Si può definire il fundraising come un insieme di azioni per creare relazioni di scambio di valori (non unicamente economici) tra chi cerca risorse economiche, materiali e umane, in coerenza con il proprio scopo e coloro che sono potenzialmente disponibili a donarle.
Per un’organizzazione non profit è importante definire alcuni punti cardine: “Dove vogliamo andare? E dove stiamo andando?”.
Infatti, affinché un’organizzazione non-profit abbia successo e svolga nel modo più fruttuoso la propria campagna di fundraising, è fondamentale che le persone che operano al suo interno definiscano e condividano in pieno la sua vision e la sua mission, ma non solo.
Noi non ci rendiamo conto di quanto in realtà la comunicazione agisca a livello inconscio.
Il successo di una campagna di fundraising è strettamente connesso alla donor experience, infatti se noi pensiamo al donatore come ad un consumatore possiamo dire che il successo di una campagna si basa sulla capacità di costruire buone relazioni con i clienti. La gestione delle emozioni può svolgere un ruolo importante in questo processo. L’emotional fundraising è un tipo di raccolta fondi che si basa sulla costruire di modelli che permettono di utilizzare una sorta di “algoritmo emozionale”, un’intelligenza artificiale che ci aiuta a mappare la sfera emotiva che è la sorgente delle reazioni del target.

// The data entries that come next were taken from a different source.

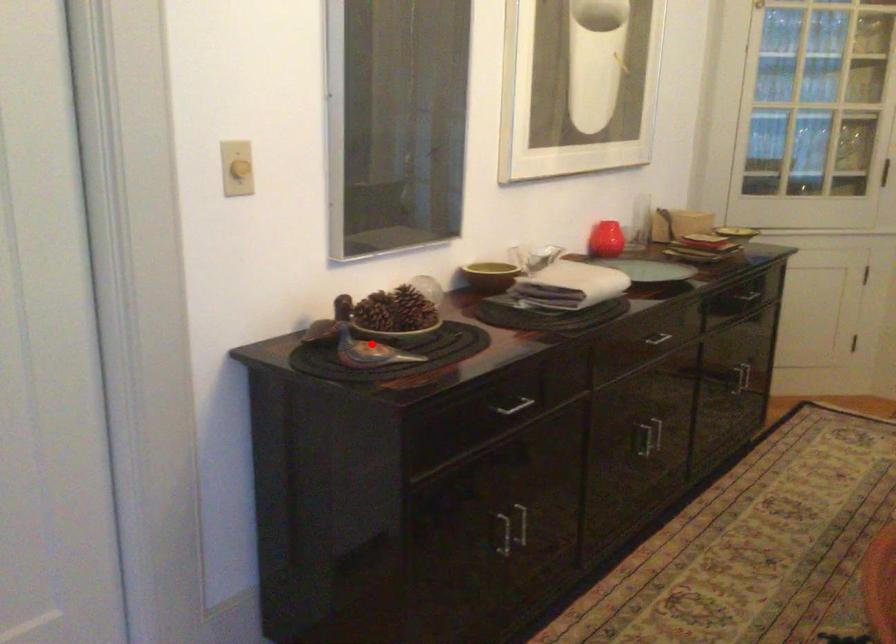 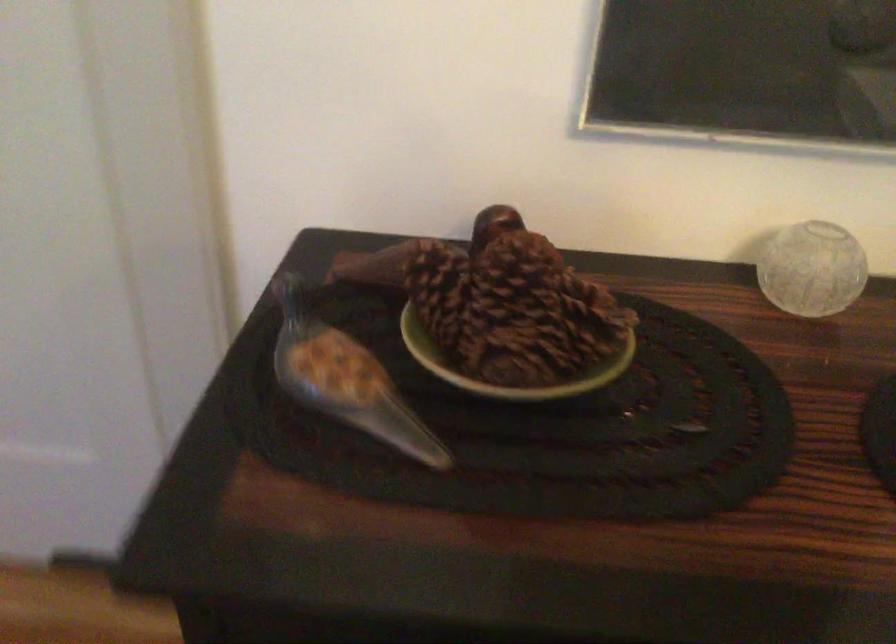 Find the pixel in the second image that matches the highlighted location in the first image.

(347, 386) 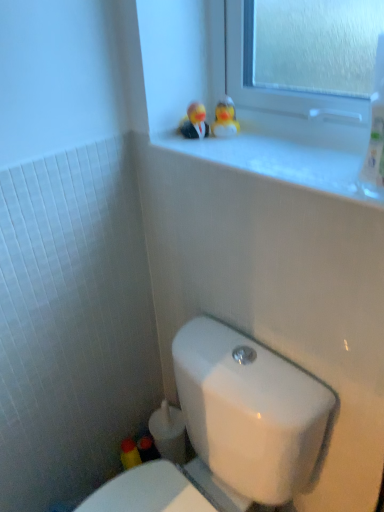 Question: In which direction should I rotate to look at rubber duckies at upper center, the 2th miniature when ordered from left to right?

Choices:
 (A) left
 (B) right

Answer: (B)

Question: Does rubber duckies at upper center, which is the first miniature in right-to-left order, have a greater width compared to white glossy window sill at upper center?

Choices:
 (A) no
 (B) yes

Answer: (A)

Question: Is rubber duckies at upper center, which is the first miniature in right-to-left order, to the right of white glossy window sill at upper center from the viewer's perspective?

Choices:
 (A) yes
 (B) no

Answer: (B)

Question: Can we say rubber duckies at upper center, which is the first miniature in right-to-left order, lies outside white glossy window sill at upper center?

Choices:
 (A) no
 (B) yes

Answer: (B)

Question: From the image's perspective, is rubber duckies at upper center, which is the first miniature in right-to-left order, over white glossy window sill at upper center?

Choices:
 (A) yes
 (B) no

Answer: (A)

Question: Can you confirm if rubber duckies at upper center, which is the first miniature in right-to-left order, is taller than white glossy window sill at upper center?

Choices:
 (A) yes
 (B) no

Answer: (A)

Question: Does rubber duckies at upper center, the 2th miniature when ordered from left to right, turn towards white glossy window sill at upper center?

Choices:
 (A) no
 (B) yes

Answer: (B)

Question: From the image's perspective, would you say rubber duck at upper center, placed as the 1th miniature when sorted from left to right, is positioned over rubber duckies at upper center, the 2th miniature when ordered from left to right?

Choices:
 (A) no
 (B) yes

Answer: (A)

Question: Is rubber duck at upper center, the second miniature from the right, at the right side of rubber duckies at upper center, which is the first miniature in right-to-left order?

Choices:
 (A) yes
 (B) no

Answer: (B)

Question: From a real-world perspective, is rubber duck at upper center, placed as the 1th miniature when sorted from left to right, physically above rubber duckies at upper center, which is the first miniature in right-to-left order?

Choices:
 (A) no
 (B) yes

Answer: (A)

Question: From a real-world perspective, is rubber duck at upper center, placed as the 1th miniature when sorted from left to right, physically below rubber duckies at upper center, the 2th miniature when ordered from left to right?

Choices:
 (A) yes
 (B) no

Answer: (A)

Question: Does rubber duck at upper center, the second miniature from the right, have a lesser height compared to rubber duckies at upper center, the 2th miniature when ordered from left to right?

Choices:
 (A) yes
 (B) no

Answer: (B)

Question: Does rubber duck at upper center, the second miniature from the right, come in front of rubber duckies at upper center, which is the first miniature in right-to-left order?

Choices:
 (A) no
 (B) yes

Answer: (B)

Question: From a real-world perspective, is white glossy window sill at upper center positioned under rubber duck at upper center, the second miniature from the right, based on gravity?

Choices:
 (A) yes
 (B) no

Answer: (A)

L’attenzione che un’organizzazione presta all’intelligenza emotiva al giorno d’oggi influisce notevolmente sulle strategie di marketing poiché i nostri comportamenti sono al 70-95% emozionali, non logici.
La tecnologia ci aiuta così a mappare la sfera emotiva del potenziale donatore per comprenderne i comportamenti, partendo dalle teorie di Kahneman e Thaler sull’economia comportamentale (o psico-economia).

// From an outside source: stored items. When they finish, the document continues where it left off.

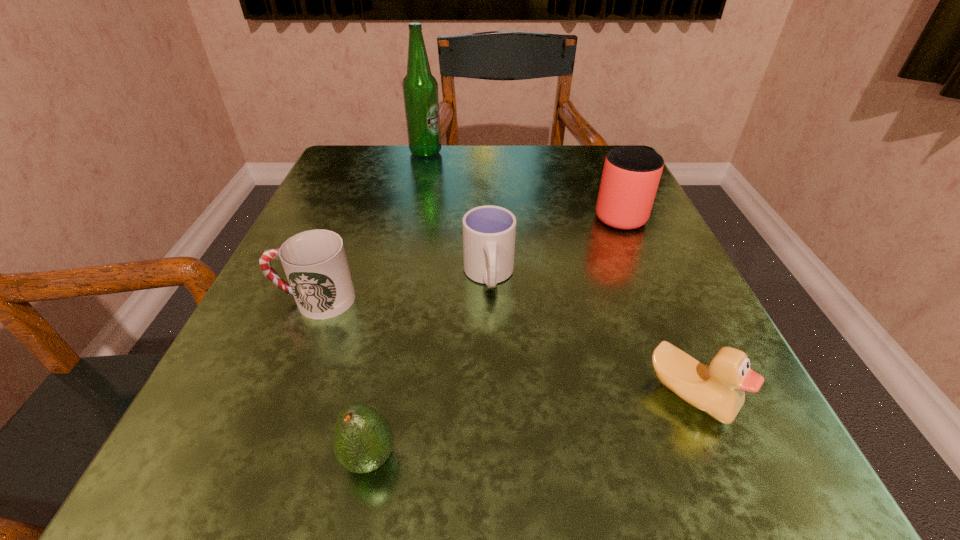 Locate an element on the screen. duck positioned at the right edge is located at coordinates (718, 390).

You are a GUI agent. You are given a task and a screenshot of the screen. Output one action in this format:
    pyautogui.click(x=<x>, y=<y>)
    Task: Click on the object positioned at the far right corner
    
    Given the screenshot: What is the action you would take?
    pyautogui.click(x=631, y=174)

Find the location of a particular element. vacant space at the far edge of the desktop is located at coordinates (450, 192).

Image resolution: width=960 pixels, height=540 pixels. What are the coordinates of `vacant region at the near edge of the desktop` in the screenshot? It's located at (603, 447).

Where is `free space at the left edge`? This screenshot has width=960, height=540. free space at the left edge is located at coordinates point(358,318).

This screenshot has height=540, width=960. In order to click on free space at the right edge of the desktop in this screenshot , I will do `click(614, 356)`.

Locate an element on the screen. free space at the far left corner of the desktop is located at coordinates (396, 159).

In the image, there is a desktop. At what (x,y) coordinates should I click in order to perform the action: click on vacant area at the near left corner. Please return your answer as a coordinate pair (x, y). Looking at the image, I should click on (290, 509).

The width and height of the screenshot is (960, 540). I want to click on free space that is in between the nearest object and the leftmost object, so click(342, 379).

Image resolution: width=960 pixels, height=540 pixels. In order to click on empty location between the tallest cup and the beer bottle in this screenshot , I will do `click(522, 183)`. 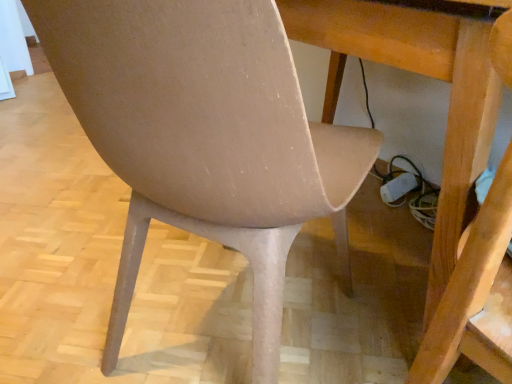 Find the location of `vacant position to the left of matte beige chair at center`. vacant position to the left of matte beige chair at center is located at coordinates 78,287. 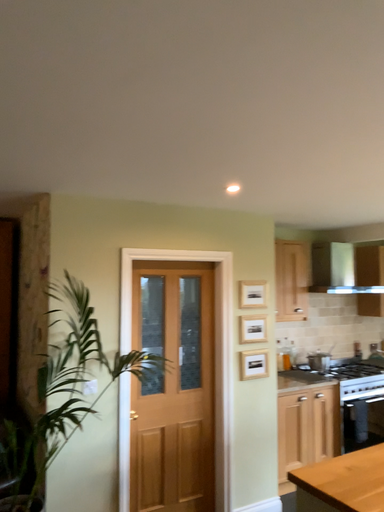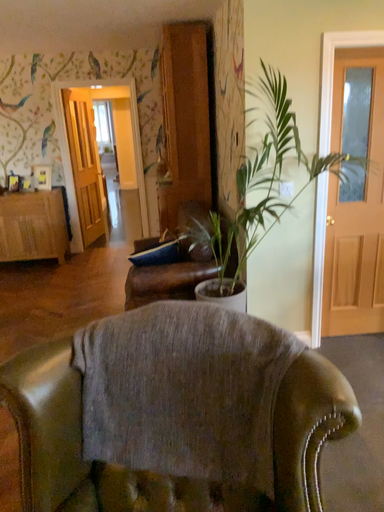 Question: Which way did the camera rotate in the video?

Choices:
 (A) rotated upward
 (B) rotated downward

Answer: (B)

Gianandrea Abbate, Ceo di Emotional Marketing e promotore in Italia dello sviluppo di una nuova metodologia di ricerca, la Psicolinguistica, che studia l’incremento dei ritorni comunicazionali e i meccanismi inconsci dell’efficacia, ci racconta dell’emotional marketing: l’algoritmo emotivo per il mapping della mente.
Le mappe mentali del consumatore diventano così funzionali per entrare in quei bio-meccanismi inconsci che ci fanno agire d’impulso. Attraverso queste mappe si può fare un’analisi emozionale per capire se quello che stiamo comunicando è efficace ed effettuare una targetizzazione emozionale del nostro potenziale donatore.

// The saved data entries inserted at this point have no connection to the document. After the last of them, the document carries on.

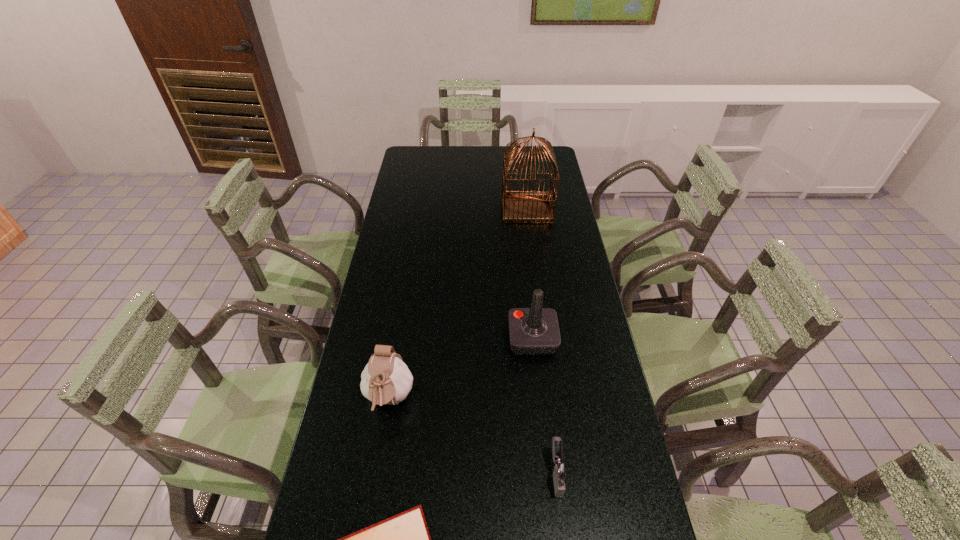 Find the location of a particular element. This screenshot has width=960, height=540. birdcage is located at coordinates (519, 206).

At what (x,y) coordinates should I click in order to perform the action: click on the tallest object. Please return your answer as a coordinate pair (x, y). Looking at the image, I should click on (519, 206).

The image size is (960, 540). I want to click on the fourth nearest object, so click(532, 331).

Identify the location of pouch. (386, 379).

Locate an element on the screen. The width and height of the screenshot is (960, 540). the fourth farthest object is located at coordinates (559, 469).

At what (x,y) coordinates should I click in order to perform the action: click on igniter. Please return your answer as a coordinate pair (x, y). Image resolution: width=960 pixels, height=540 pixels. Looking at the image, I should click on (559, 469).

At what (x,y) coordinates should I click in order to perform the action: click on free space located 0.180m on the left of the birdcage. Please return your answer as a coordinate pair (x, y). Looking at the image, I should click on (459, 208).

What are the coordinates of `vacant space located 0.380m on the front of the joystick` in the screenshot? It's located at (x=549, y=495).

Identify the location of free spot located 0.100m on the front-facing side of the third nearest object. (378, 467).

I want to click on vacant space situated on the right of the fourth tallest object, so click(612, 473). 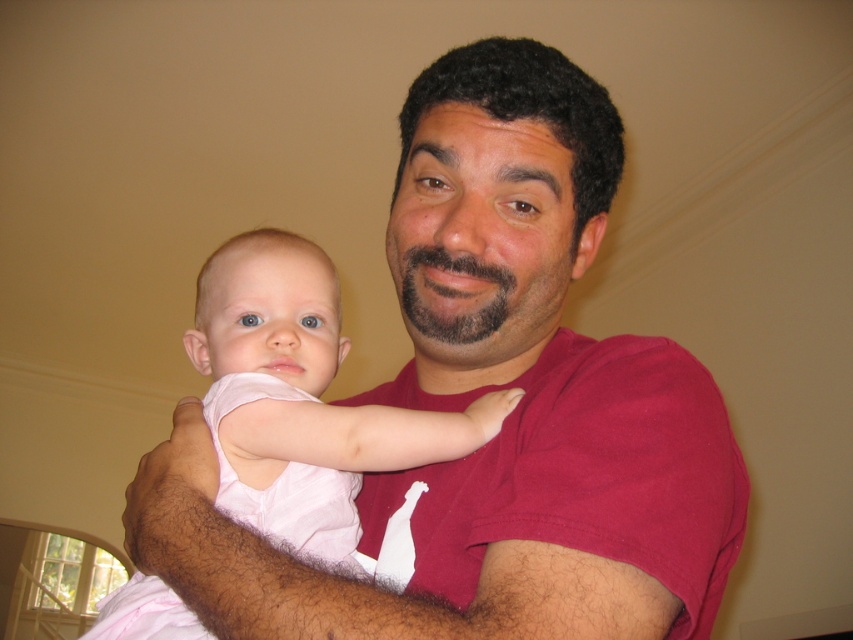 Question: Is pink fabric at center to the left of pink fabric baby at center from the viewer's perspective?

Choices:
 (A) yes
 (B) no

Answer: (B)

Question: Estimate the real-world distances between objects in this image. Which object is closer to the pink fabric at center?

Choices:
 (A) matte red shirt at center
 (B) pink fabric baby at center

Answer: (A)

Question: Based on their relative distances, which object is nearer to the pink fabric at center?

Choices:
 (A) matte red shirt at center
 (B) pink fabric baby at center

Answer: (A)

Question: Is the position of matte red shirt at center more distant than that of pink fabric baby at center?

Choices:
 (A) yes
 (B) no

Answer: (B)

Question: Can you confirm if matte red shirt at center is positioned above pink fabric at center?

Choices:
 (A) no
 (B) yes

Answer: (B)

Question: Considering the real-world distances, which object is closest to the pink fabric baby at center?

Choices:
 (A) matte red shirt at center
 (B) pink fabric at center

Answer: (B)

Al giorno d’oggi, non esiste più l’italiano medio, bensì ne esistono 8, i quali hanno determinati comportamenti collegati a categorie emotive.
È importante questo tipo di analisi in quanto i dati sociodemografici non sono sufficienti, alcune di queste categorie emotive non doneranno mai, quindi il rapporto tra sforzo/risultato è negativo.
L’algoritmo emozionale va a prendere le prime key words collegate statisticamente al nostro brand (o alla nostra organizzazione), individuando i kpi emotivi del target in modo tale da attivare una reazione emozionale.
In questo modo, il sistema individua il codice emotivo migliore in relazione al target da noi scelto, rendendo molto più semplice la possibilità di creare engagement da parte del brand/organizzazione.